Und tatsächlich – das Normungsvorhaben IEC 60364-7-751 der Internationalen Elektrotechnischen Kommission enthält Regelungen, die den Betrieb von Balkonkraftwerken massiv erschweren oder sogar unmöglich machen könnten. Doch bevor Panik aufkommt: In Deutschland gelten IEC-Regeln nicht automatisch.
Verbot von Balkonkraftwerken: Was würde das für Deutschland bedeuten?
Hierzulande ist der VDE (Verband der Elektrotechnik Elektronik Informationstechnik) dafür zuständig, internationale Normen auf die deutschen Gegebenheiten zu übertragen. Genau das passiert gerade: Für die deutsche Spiegelnorm DIN VDE 0100-751 liegt bereits eine Bitte um nationale Ausnahme vor.
Konkret geht es um die von der IEC geforderte Pflicht, Balkonkraftwerke nur über eine eigene Stromleitung anzuschließen.
In Deutschland gibt es seit der VDE V 0100-551-1 (2017) jedoch die Möglichkeit, in bestehende Stromkreise einzuspeisen – solange diese nicht überlastet werden. Die Niederspannungsrichtlinie VDE AR N 4105 (2018) führte hierfür eine Leistungsgrenze von 600 VA (W) ein.
600 oder 800 Watt – was gilt eigentlich?
Mit dem Solarpaket I (2024) hat der Gesetzgeber den Wert auf 800 VA (W) angehoben. Damit zieht Deutschland die Linie zur EU, deren Netzkodex Anlagen ab 800 VA als „signifikant“ einstuft.
Allerdings gilt weiterhin: anerkannte Regeln der Technik – in der Praxis meist VDE-Normen – sind einzuhalten. Da die Anpassung der VDE AR N 4105 noch aussteht und die neue Produktnorm DIN VDE V 0126-95 (die, die 800 VA festschreibt) zwar fertiggestellt ist, aber erst Ende des Jahres veröffentlicht werden soll, gelten theoretisch noch die 600 VA.
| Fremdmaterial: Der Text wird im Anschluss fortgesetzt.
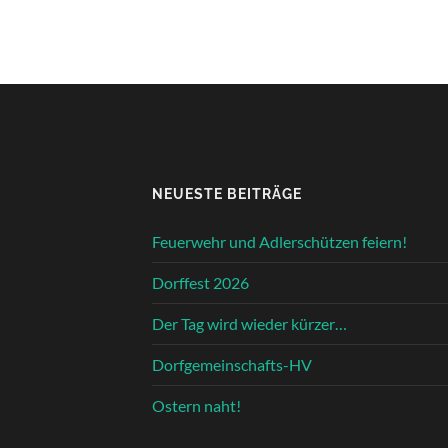
NEUESTE BEITRÄGE
Feuerwehr und Adlerschützen feiern!
Dorffest 2026
Der Tag wird wieder kürzer…
Dorfgemeinschafts-HV
Ostern naht!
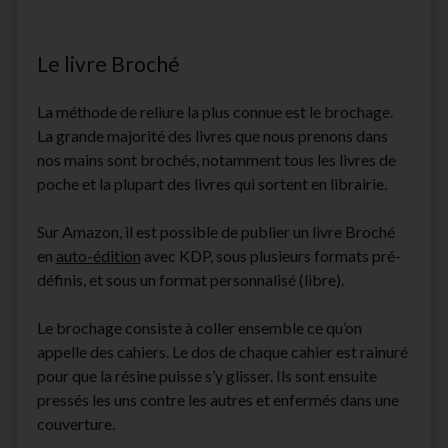
facebook
instagram
youtube
email-
form
Le livre Broché
La méthode de reliure la plus connue est le brochage.
La grande majorité des livres que nous prenons dans
nos mains sont brochés, notamment tous les livres de
poche et la plupart des livres qui sortent en librairie.
Sur Amazon, il est possible de publier un livre Broché
en
auto-édition
avec KDP, sous plusieurs formats pré-
définis, et sous un format personnalisé (libre).
Le brochage consiste à coller ensemble ce qu’on
appelle des cahiers. Le dos de chaque cahier est rainuré
pour que la résine puisse s’y glisser. Ils sont ensuite
pressés les uns contre les autres et enfermés dans une
couverture.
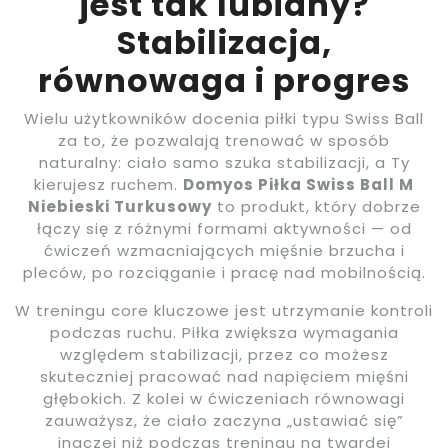
jest tak lubiany?
Stabilizacja,
równowaga i progres
Wielu użytkowników docenia piłki typu Swiss Ball
za to, że pozwalają trenować w sposób
naturalny: ciało samo szuka stabilizacji, a Ty
kierujesz ruchem.
Domyos Piłka Swiss Ball M
Niebieski Turkusowy
to produkt, który dobrze
łączy się z różnymi formami aktywności — od
ćwiczeń wzmacniających mięśnie brzucha i
pleców, po rozciąganie i pracę nad mobilnością.
W treningu core kluczowe jest utrzymanie kontroli
podczas ruchu. Piłka zwiększa wymagania
względem stabilizacji, przez co możesz
skuteczniej pracować nad napięciem mięśni
głębokich. Z kolei w ćwiczeniach równowagi
zauważysz, że ciało zaczyna „ustawiać się”
inaczej niż podczas treningu na twardej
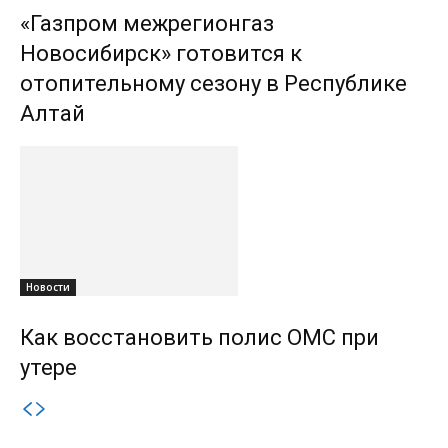
«Газпром межрегионгаз
Новосибирск» готовится к
отопительному сезону в Республике
Алтай
Новости
Как восстановить полис ОМС при
утере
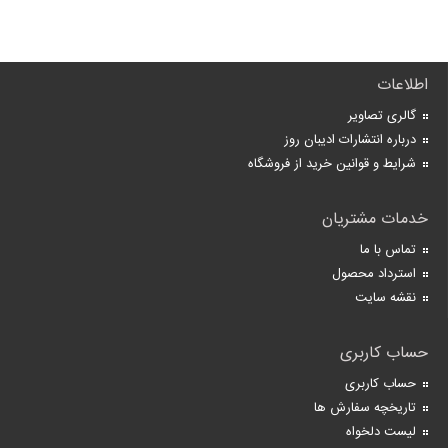
اطلاعات
گالری تصاویر
درباره انتشارات ادیبان روز
شرایط و قوانین خرید از فروشگاه
خدمات مشتریان
تماس با ما
استرداد محصول
نقشه سایت
حساب کاربری
حساب کاربری
تاریخچه سفارش ها
لیست دلخواه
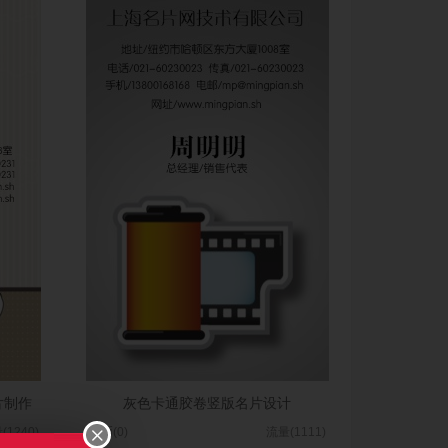
片制作
灰色卡通胶卷竖版名片设计
(1240)
图币(0)
流量(1111)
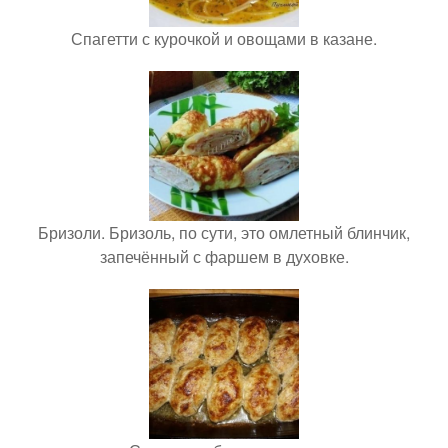
Спагетти с курочкой и овощами в казане.
Бризоли. Бризоль, по сути, это омлетный блинчик,
запечённый с фаршем в духовке.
In der Praxis aber ist die Anmeldung im Marktstammdatenregister (erfahre hier, welche Daten im MaStR eingetragen werden müssen) bereits auf 800 VA angelegt und es gibt keine technischen Gründe, die dagegen sprechen. Auch die Netzbetreiber sehen hier keinen Handlungsbedarf.
Ein Streitpunkt: Der Schuko-Stecker
Offen bleibt aber das von der IEC geplante Verbot von Standard-Steckverbindungen (Schutzkontakt). Auch in der deutschen DIN VDE 0100-751 taucht dieser Passus im Entwurf noch auf.
Doch: Es läuft ein Einspruchsverfahren, u.a. mit dem Ziel, die Regelung an die neue Produktnorm DIN VDE V 0126-95 anzugleichen.
Diese erlaubt Schutzkontakt-Stecker unter klar definierten Sicherheitsbedingungen. Da nationale Normen widerspruchsfrei sein müssen, stehen die Chancen gut, dass der Einspruch Erfolg hat.
Unser Experte: "Es bleibt spannend"

"Viele internationale Entscheider in der Arbeitsgruppe sind mit dem Thema noch nicht vertraut – und entsprechend skeptisch. Das ist nicht überraschend, denn Deutschland ist hier nun mal Vorreiter. Ich konnte einige Dinge vermitteln und viele offene Fragen beantworten. Daraufhin gab es einige sinnvolle Vorschläge und die Diskussion geht nun innerhalb der IEC weiter. Wie das Ergebnis aussehen wird, ist aber noch unklar – ebenso wie bei der deutschen Spiegelnorm, über die ab Oktober verhandelt wird. Es bleibt spannend", so Christian Ofenheusle, unser Senior Inhouse Consultant, der war am 26. September beim entscheidenden IEC-Meeting dabei gewesen ist.
Fazit: Ein Verbot von Balkonkraftwerken in Deutschland steht aktuell nicht bevor. Vielmehr laufen die Normungsprozesse und Einspruchsverfahren, die voraussichtlich eine praxisnahe Lösung im Sinne der Nutzer bringen werden.
Bis dahin bleibt die Situation jedoch unübersichtlich – und damit ein spannendes Kapitel für alle, die auf Energie aus der Steckdose setzen.